Philip Stephens: Brexit: a vote that changes everything


A vote against the EU could also turn out to become a vote against the United Kingdom.

[...] A vote against the EU could well turn out also to be a vote against the United Kingdom. The Brexiters were English nationalists. Scotland and Northern Ireland wanted to remain. So did London, the pre-eminent global city. So the leaving of one union may be the death of another. Who could blame the Scots for preferring Europe over an England turned in on itself? How long before the English tire of picking up the bill for Northern Ireland?

The political shocks from this revolt against the ancien regime will be felt well beyond Britain’s shores. It is a big blow to Europe, and a warning to established parties across liberal democracies. The outcome was shaped as much as by a revolt against globalisation as by the peculiar British antipathy towards the Eurocrats of Brussels. Immigration loomed largest — this in a nation that has always been open to the world. How easily expansive patriotism can curdle into narrow-eyed nationalism.
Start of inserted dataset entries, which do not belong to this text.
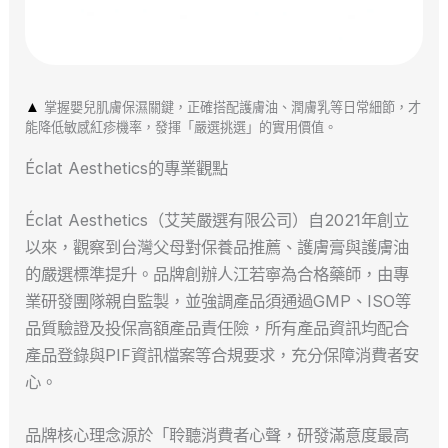
▲
掌握嬰兒肌膚保濕關鍵，正確搭配護膚油、潤膚乳等日常細節，才
能降低敏感紅疹機率，發揮「嚴選挑選」的實用價值。
Éclat Aesthetics的專業觀點
Éclat Aesthetics（艾芙嚴選有限公司）自2021年創立
以來，觀察到台灣父母對保養品推薦、護膚膏與護膚油
的嚴選標準提升。品牌創辦人江若寧為合格藥師，由專
業研發團隊親自監製，並強調產品須通過GMP、ISO等
品質驗證及投保高額產品責任險，所有產品資訊均配合
產品登錄與PIF資訊檔案等合規要求，充分保障消費者安
心。
品牌核心理念源於「聆聽消費者心聲，研發滿意度最高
Across advanced democracies politics has been soured by resentment against wealthy elites. Look across Europe, or across the Atlantic to Donald Trump’s Republican presidential campaign, and you see the same seething discontent about globalisation, migration and cuts in welfare. The postwar political order, dominated as it has been by parties of the centre-right and centre-left, is under unprecedented strain. Rising populism of the extreme left and right has begun to sound echoes of the 1930s.

In England, the divisions were apparent in the pattern of voting. London voted overwhelmingly to remain. The leave vote was strongest in those parts of provincial England — the north-east and north-west notably — that feel left behind by globalisation.

Mr Cameron will have to go. History will remember him as a prime minister who gambled the nation’s future on an attempt to appease his own party. But the political consequences will reach well beyond the choice of Conservative leader. Labour voters defied the party line in their millions. With the Tories divided and Labour rebuffed it is hard to imagine how the present order can be sustained.

In the short term, the economic shock and the turbulence on financial markets will be most likely matched by political paralysis. The people have voted to leave the EU, but there is no agreement about what might replace membership. Whoever among the Outers replaces Mr Cameron in Downing Street — and the favourite Boris Johnson would be absolutely the worst choice — he or she will struggle to build a consensus. [...]

The world no longer belongs to the west. Liberty, democracy, the rule of law — the values that Britain often claims as its own — are under challenge. Europe, for all its flaws and annoyances, was the agency through which Britain could make a difference.

For much of the past 70 years Britain has sought, in the words of one former foreign secretary, to punch above its weight in global affairs. Now it plans to withdraw into itself. Yet going it alone ignores at once the international nature of Britain’s interests and the stark geopolitical realities. How long before the regret sets in?